[What the task asks] From the listing below, count the lines where the string "will" occurs. Give the number, with no other words.

[Provided records]

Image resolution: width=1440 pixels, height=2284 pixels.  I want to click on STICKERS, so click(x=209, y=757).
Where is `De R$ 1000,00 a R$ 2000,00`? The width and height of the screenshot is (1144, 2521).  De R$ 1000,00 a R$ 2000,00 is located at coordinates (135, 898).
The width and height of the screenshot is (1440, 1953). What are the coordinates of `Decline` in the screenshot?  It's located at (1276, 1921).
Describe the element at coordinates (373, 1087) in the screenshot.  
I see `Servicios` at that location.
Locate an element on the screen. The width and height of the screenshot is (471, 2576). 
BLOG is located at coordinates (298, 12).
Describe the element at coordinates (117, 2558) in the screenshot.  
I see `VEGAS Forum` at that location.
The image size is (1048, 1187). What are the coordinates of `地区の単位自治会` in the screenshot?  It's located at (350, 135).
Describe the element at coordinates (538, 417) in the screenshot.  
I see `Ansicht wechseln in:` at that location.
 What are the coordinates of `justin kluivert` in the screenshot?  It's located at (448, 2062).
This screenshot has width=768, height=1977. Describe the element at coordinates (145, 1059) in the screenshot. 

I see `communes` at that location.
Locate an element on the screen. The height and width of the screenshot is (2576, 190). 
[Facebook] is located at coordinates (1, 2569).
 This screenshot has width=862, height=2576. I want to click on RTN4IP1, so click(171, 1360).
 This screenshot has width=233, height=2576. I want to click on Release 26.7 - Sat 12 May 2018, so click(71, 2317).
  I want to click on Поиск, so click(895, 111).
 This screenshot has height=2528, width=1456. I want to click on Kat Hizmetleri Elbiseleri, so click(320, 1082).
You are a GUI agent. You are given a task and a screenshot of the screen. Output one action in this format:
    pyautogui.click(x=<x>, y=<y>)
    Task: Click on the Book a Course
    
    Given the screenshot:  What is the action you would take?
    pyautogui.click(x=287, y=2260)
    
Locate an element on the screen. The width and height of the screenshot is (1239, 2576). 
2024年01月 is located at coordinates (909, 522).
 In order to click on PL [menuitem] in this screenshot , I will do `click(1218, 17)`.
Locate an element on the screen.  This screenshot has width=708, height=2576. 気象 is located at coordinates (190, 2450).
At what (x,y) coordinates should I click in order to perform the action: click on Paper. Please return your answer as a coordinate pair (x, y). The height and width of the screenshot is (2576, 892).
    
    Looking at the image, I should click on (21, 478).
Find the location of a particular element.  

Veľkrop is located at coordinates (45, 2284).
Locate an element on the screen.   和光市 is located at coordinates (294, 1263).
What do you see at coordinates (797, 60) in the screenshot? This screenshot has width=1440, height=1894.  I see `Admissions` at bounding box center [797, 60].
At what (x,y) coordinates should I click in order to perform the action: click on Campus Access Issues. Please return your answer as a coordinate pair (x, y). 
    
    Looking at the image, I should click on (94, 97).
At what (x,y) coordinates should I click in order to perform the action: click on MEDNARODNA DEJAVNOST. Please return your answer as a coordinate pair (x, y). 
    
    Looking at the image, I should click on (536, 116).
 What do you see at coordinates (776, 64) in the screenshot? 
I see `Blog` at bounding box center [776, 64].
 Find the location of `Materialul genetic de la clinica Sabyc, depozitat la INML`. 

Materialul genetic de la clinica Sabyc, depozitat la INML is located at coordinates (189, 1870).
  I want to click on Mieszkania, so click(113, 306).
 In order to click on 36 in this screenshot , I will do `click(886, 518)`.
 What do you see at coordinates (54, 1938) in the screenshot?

[Exercise output] 2